Try a Downward Facing Dog!

IMG_20120625_200048Yoga. Meditation. Controlled breathing. What a bunch of hippy dippy nonsen… oh wait, I don’t think that way anymore.

When I was in high school, my dad and I had this fun bonding ritual – I would watch stuff on TV, and he would pretend to be annoyed by it. I mean, he was annoyed by it, but I think he secretly enjoyed this time we spent together. He’d make funny or sarcastic comments, I would laugh, and a good time was had by all. Sometimes, we’d watch something that we both thought was a little goofy, and laugh at it together.

One of the things that we came across in those early mornings before school and work was a public access television program featuring an older woman in a leotard doing yoga.

Cue new age-y music, and this spectacle left itself wide open to our ridicule. At the time I knew nothing about mind-body connection, holistic health, alternatives to traditional medicine – or stress.

I’m not talking ‘who am I going to sit with at lunch?’ stress, I’m talking buying a house, getting married, going to work every day, having kids, being an adult kind of stress. Illness, death, road rage. You get the idea.

Fast forward several years to three key life experiences that have changed how I feel about these ‘wacky’ approaches to a healthier, happier life, that made me more open to trying things outside of my comfort zone …

  1. The Neti Pot. I’ve suffered – and I do think that is an accurate term – from sinus pain and pressure for as long as I can remember. A bad sinus headache can render me useless for an entire day. I used to treat these with sinus medications. They totally worked to eliminate the pain, but didn’t fix anything, and usually made my heart race. Then, one glorious day my wonderful fiancé (maybe he was my husband by this point, I can’t remember), encouraged (ok, peer pressured) me into trying this genie lamp looking thing called the neti-pot. Maybe you’ve heard of it? It comes from Eastern medicine, and it is a miracle. Although I was a bit squeamish about pouring salt water through my nasal cavity, which is basically the gist of how it works, I am so glad that in a moment of pure desperation, I gave it a whirl. Sure it was awkward, and felt a little funny, but man the results were nothing short of miraculous. The warm salt water literally washed out my sinuses, and helped with the inflammation that often led to debilitating headaches. I felt like a new woman, and started preaching the benefits of this very old, very naturalistic approach to my problem.

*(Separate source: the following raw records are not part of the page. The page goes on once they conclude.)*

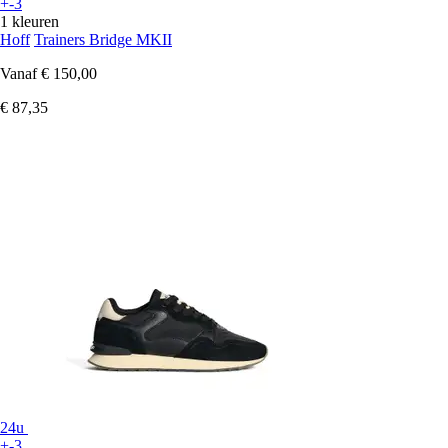
+-3
1 kleuren
Hoff
Trainers Bridge MKII
Vanaf
€ 150,00
€ 87,35
24u
+-3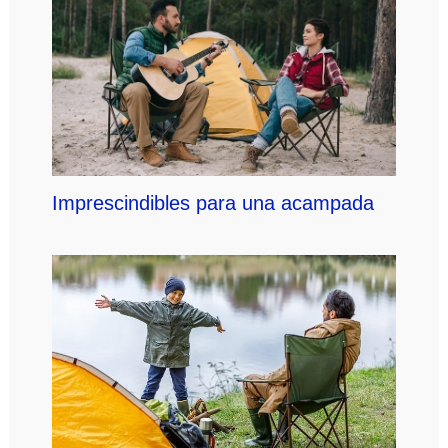
Imprescindibles para una acampada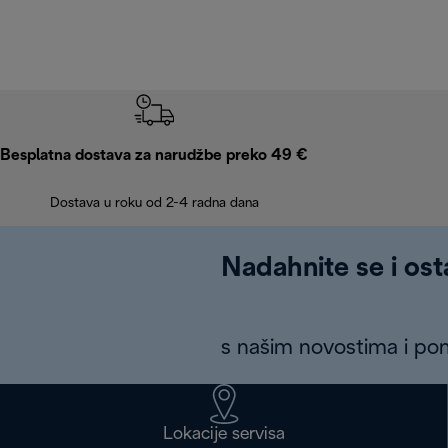
Besplatna dostava za narudžbe preko 49 €
Dostava u roku od 2-4 radna dana
Nadahnite se i ost
s našim novostima i p
Lokacije servisa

The point – sometimes the most basic, ageless, from-the-earth remedies really are the best medicine. Don’t turn your nose up at them. Trust your body and the earth to have the innate ability to fix your *minor* complaints.
  2. Meditation Class. If I had told high school Kristin (or my dad) that I was going to take a meditation class in graduate school, she would have laughed her butt off. How ridiculous. I would never do such a thing. Until I did. As simple and as silly as it seems, the neti pot situation really opened up my eyes to the ability of the body to control and fix itself. I keep going back to this class as a turning point in my approach to life. You CAN control how you experience anything. Everything. Literally. Life is a series of sensations and perceptions, and thought and society place ‘good’ and ‘bad’ labels onto those sensations and perceptions. Taking the time to be in tune with yourself and acknowledge how you are reacting to external stimuli – then practicing how you want to react to it, can significantly impact your quality of life. Sure- bad, frustrating, hurtful things are going to happen – and you should feel those emotions, but you have absolute control over how long you stay with any particular perception. I could go on, but this post is already longer than I intended!!
  3. Un-medicated Childbirth. Oh man. High school Kristin would have flipped over this one. I always imagined that if I were going to have kids, I’d have scheduled C-sections. The thought of pushing a P-E-R-S-O-N out of MY body frightened the crap out of me. It still does. But after a little bit of life experience, and a little bit of education, and the realization that the human body has so much power and the mind so much control, I changed my view on the whole giving birth thing. I’ve even done a little bit of yoga to prepare for birthing my babies (sorry eccentric leotard lady). As annoying as it sounds when you are faced with getting said baby out of your body – your body really does know what to do. Sure, it is going to hurt like a mother (haha, see what I did there?), but you can absolutely learn to acknowledge the pain for what it is and work through it. If you want. Otherwise, I hear there are some amazing drugs to get you through.

So what was the point of this long post about my personal experience with branching out into more natural, holistic, and mindful approaches to life – well, the point is that there was a time in my life that I would never consider such things. But, I’m glad I opened myself up to new and different experiences, otherwise I’d still suffer with my sinuses, still stew over minor infractions throughout my day, and never would have had the birth experiences that I did.

Try something new. You won’t regret it. That’s the point.

For the record though, if I find myself watching TV with my dad, and we stumble across a lady in a leotard in downward facing dog, I’ll probably still laugh.

Head over and read about how my friend Liz Small over at Small Steps conquers new things!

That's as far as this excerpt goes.